The current heuristic is very minimal. This bug that this linter tries to avoid requires two things:
- Using
makewith a non-zero-length to create an array. - Using
appendon that array.
If you do these two things together, the linter raises a red flag. There are safe ways to use these two things together, but it is easy to make a mistake. While the current heuristic is not comprehensive -- it doesn't look across function calls -- it handles the most obvious cases.
The proposal in this OR is to update this heuristic to add that "when we are using copy, we probably don't have this problem".
My thinking is that this linter does two things:
- It guides you to write your code in a way to avoid problems.
- It may identify actual bugs.
Personally, I think code constructed with this linter enabled generally is simpler and probably as performant as you need it in most cases. The broad heuristic is fine when you're writing your codebase with this linter enabled from the start, but becomes more problematic when you want to add this linter to an existing codebase that hasn't been written with this linter (the examples you found are such cases). I like the simplicity of the heuristic as it stands write now. It is clear how to structure your code (i.e. just write make(.., 0, ...)). There are no escape hatches, like use "copy" (although moving the append or make to a function does provide an escape hatch). I'm not completely sure that the best measure of a linter is how few false positives it makes. Those false positives do certainly come with cost to adoption on existing codebases. I'm trying to figure out how to reconcile these concerns.
One possibility that occurs to me is that we could at least identify the "mitigating circumstances" and include that detail in the linter error (i.e. something like "possibly mitigated by the presence of copy"). Another potentially mitigating factor, could be the presence of indexed writes to the array. If we reported these in the error, the user could set up exclusions in golangci-lint for these messages. In the absence of a more precise heuristic, I'm tempted to offer this as an interim solution.

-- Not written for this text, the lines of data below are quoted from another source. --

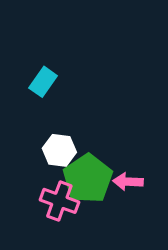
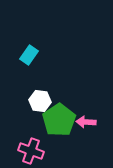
pink cross: (59, 201) -> (31, 151), moved

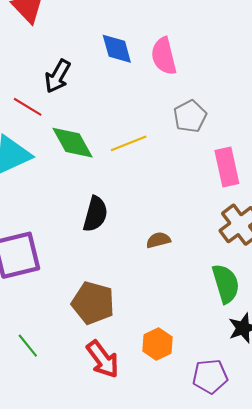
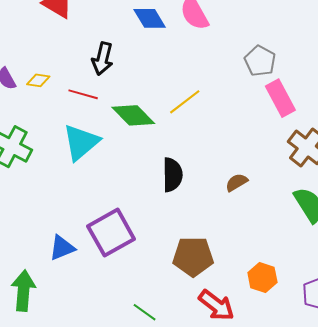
gray pentagon: (190, 116) -> (260, 61), moved

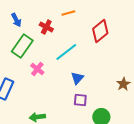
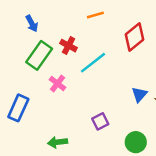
red cross: (46, 27) -> (68, 46), moved
blue triangle: (77, 78) -> (139, 94), moved
purple square: (80, 100) -> (100, 121), moved, turned -32

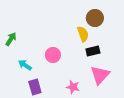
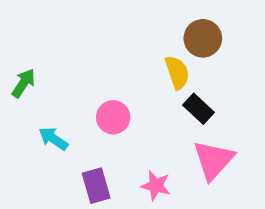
black rectangle: (93, 51) -> (199, 109), turned 56
purple rectangle: (35, 87) -> (96, 186), moved

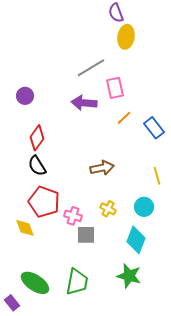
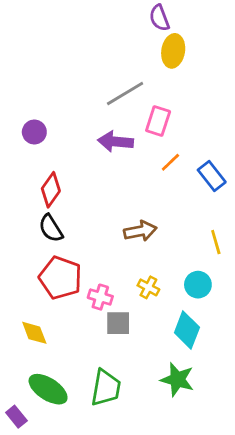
pink rectangle: (115, 88) -> (158, 121), turned 30
yellow diamond: (25, 228) -> (34, 333), moved

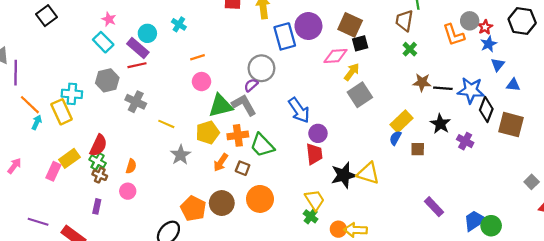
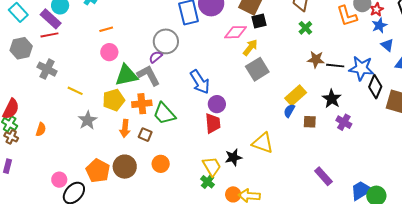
blue triangle: (498, 65) -> (387, 45), turned -32
purple cross: (465, 141) -> (344, 122), moved
orange arrow: (221, 162) -> (125, 128), turned -30
black star: (344, 175) -> (233, 157), moved, size x0.7
pink circle: (128, 191) -> (59, 180), moved
orange circle: (260, 199) -> (161, 164), size x0.7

@ashanbrown I have update the commit, 🤔 maybe we can add a LinterSetting struct for it
type LinterSetting struct {
Always bool
SkipFunCall bool
SkipIndexAssign bool
}
the user can choose between strict to no strict for they own's project.
Sorry again for the slow response and thank you for continuing to try to evolve this to something we're both comfortable with. I'm having a lot of trouble getting confortable with a complex heuristic; one thing I like about this linter is that failures can be described very simply.
I think it's worth noting that it was never my intention to create a separate linter for this. At https://github.com/go-critic/go-critic/issues/875, you can see me trying to make a case for moving it there. Perhaps the ideal location for this linter is staticcheck, and ideally it would be smart about saying that the user really is about to append to an uninitialized slice. It would do the real work of saying that it is possible that the contents of the array could possibly not have been replaced by a copy or initialized explicitly. This would also allow me to archive this linter (although I like to the "always initialize to zero" option, which was ultimately the reason I was looking at go-critic as a potential home for this). So my suggestion at this point would be to try to get something similar added to staticcheck.